South Korea’s Hyundai Merchant Marine said on Tuesday it may submit a preliminary bid for Hanjin Shipping assets used in Asia-to-U.S. routes—a sale seen as key to Hanjin’s prospects for paying off creditors.
Hanjin, the first major shipping line to be dragged down by global industry overcapacity and low freight rates, put up manpower and logistics systems, five container ships and 10 overseas businesses, for sale last week.
Shipping sources in South Korea have said that potential interest in the assets is unclear, particularly for the manpower and logistics systems that established shippers already have. But they added that the networks and systems could be valuable to a newcomer looking to enter the shipping industry.
Likely valuations for the assets were not immediately known.
A bid by Hyundai Merchant Marine would be looked on favorably by the South Korean government if it helps Hyundai Merchant Marine expand market share or normalize its business, government sources have said.
A Hyundai Merchant Marine spokesman said that while the firm was considering the bid it had not made a final decision.

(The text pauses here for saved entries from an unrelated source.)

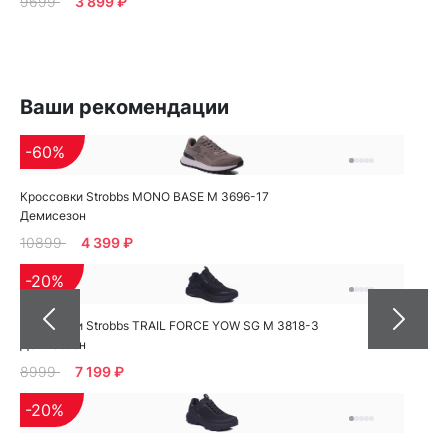
9699
3 899 ₽
Ваши рекомендации
-60%
Кроссовки Strobbs MONO BASE M 3696-17
Демисезон
10899
4 399 ₽
-20%
Кроссовки Strobbs TRAIL FORCE YOW SG M 3818-3
Демисезон
8999
7 199 ₽
-20%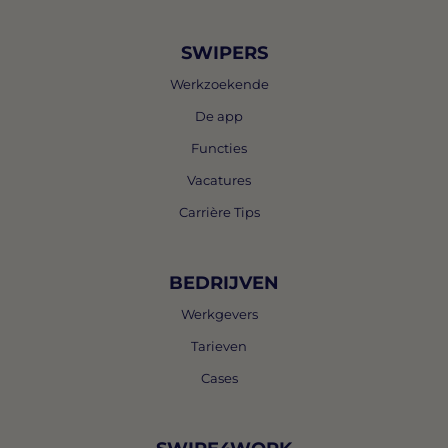
SWIPERS
Werkzoekende
De app
Functies
Vacatures
Carrière Tips
BEDRIJVEN
Werkgevers
Tarieven
Cases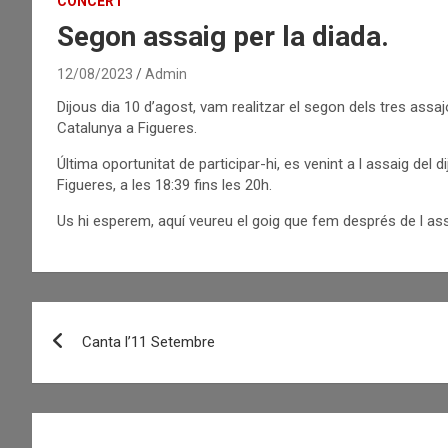
CONCERT
Segon assaig per la diada.
12/08/2023
Admin
Dijous dia 10 d’agost, vam realitzar el segon dels tres assa
Catalunya a Figueres.
Última oportunitat de participar-hi, es venint a l assaig del 
Figueres, a les 18:39 fins les 20h.
Us hi esperem, aquí veureu el goig que fem després de l ass
Navegació
Canta l’11 Setembre
d'entrades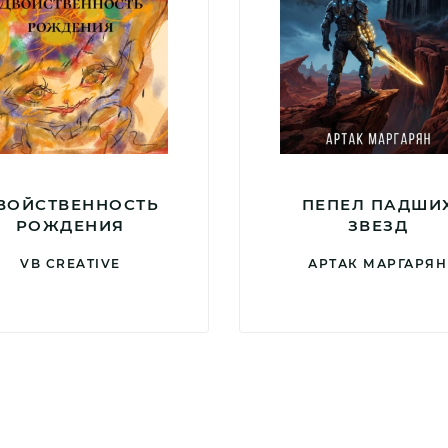
ВОЙСТВЕННОСТЬ
ПЕПЕЛ ПАДШИ
РОЖДЕНИЯ
ЗВЕЗД
VB CREATIVE
АРТАК МАРГАРЯН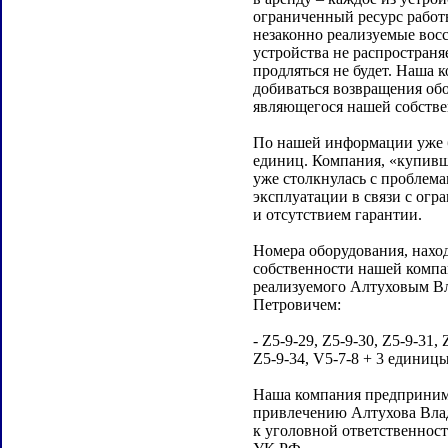
ограниченный ресурс работ
незаконно реализуемые вос
устройства не распространяе
продляться не будет. Наша 
добиваться возвращения об
являющегося нашей собстве
По нашей информации уже 
единиц. Компания, «купивш
уже столкнулась с проблема
эксплуатации в связи с огр
и отсутствием гарантии.
Номера оборудования, нахо
собственности нашей компа
реализуемого Алтуховым В
Петровичем:
- Z5-9-29, Z5-9-30, Z5-9-31, 
Z5-9-34, V5-7-8 + 3 единицы
Наша компания предприним
привлечению Алтухова Вла
к уголовной ответственност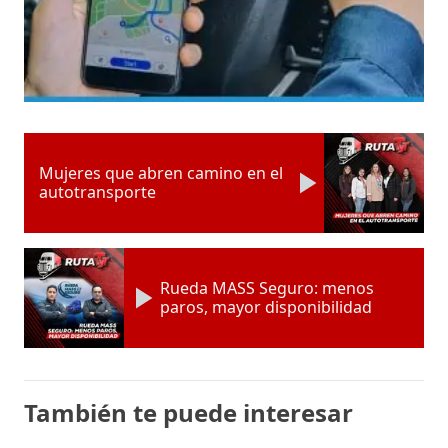
Mujeres que abren camino en el
autotransporte
Rueda MASS Seguro: menos
paros, mayor disponibilidad
También te puede interesar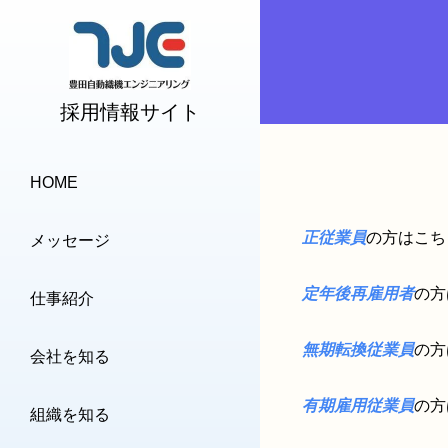
採用情報サイト
HOME
正従業員
の方はこち
メッセージ
定年後再雇用者
の方
仕事紹介
無期転換従業員
の方
会社を知る
有期雇用従業員
の方
組織を知る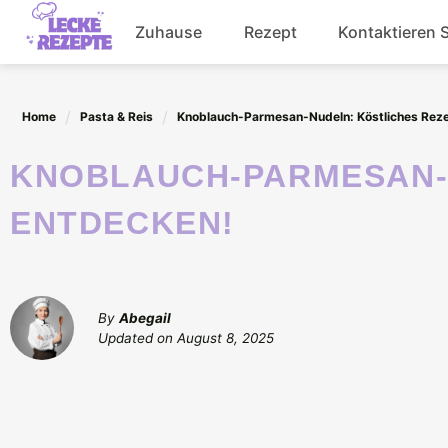
Skip
Zuhause
Rezept
Kontaktieren 
to
content
Abendessen
Home
Pasta & Reis
Knoblauch-Parmesan-Nudeln: Köstliches Rez
Getränke
KNOBLAUCH-PARMESAN-NUDELN: KÖSTLICHES REZEPT
Salat
ENTDECKEN!
By
Abegail
Updated on
August 8, 2025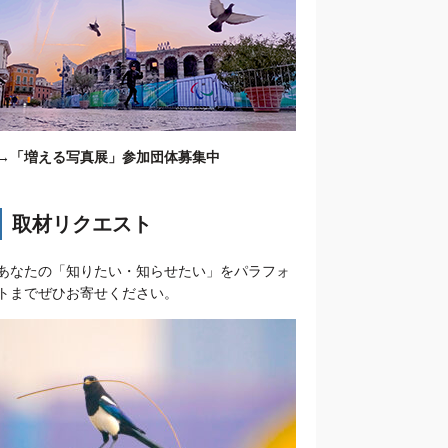
→
「増える写真展」参加団体募集中
取材リクエスト
あなたの「知りたい・知らせたい」をパラフォ
トまでぜひお寄せください。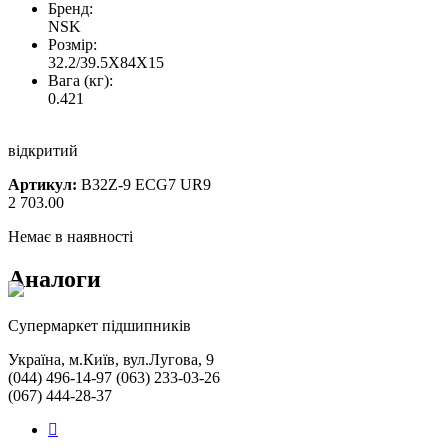
Бренд:
NSK
Розмір:
32.2/39.5X84X15
Вага (кг):
0.421
відкритий
Артикул:
B32Z-9 ECG7 UR9
2 703.00
Немає в наявності
Аналоги
Cупермаркет підшипників
Україна, м.Київ, вул.Лугова, 9
(044) 496-14-97 (063) 233-03-26
(067) 444-28-37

The court overseeing Hanjin Shipping’s receivership said the five container ships up for sale each had a cargo capacity of 6,500 twenty-foot equivalent units (TEUs).
Container ships of that size are fit for West Asia routes such as routes between India and other Asian destinatons, which are served by shippers such as Hyundai Merchant Marine or Singapore’s PIL, the sources said. They declined to be identified as they were not authorized to speak to the media.
None of Hanjin Shipping’s interests in port terminals around the world are included in the sale at the moment.
Hanjin, which filed for court receivership on Aug. 31 after its creditors cut off financial support for the firm, had total debt of 6.03 trillion won ($5.4 billion) as of end-June.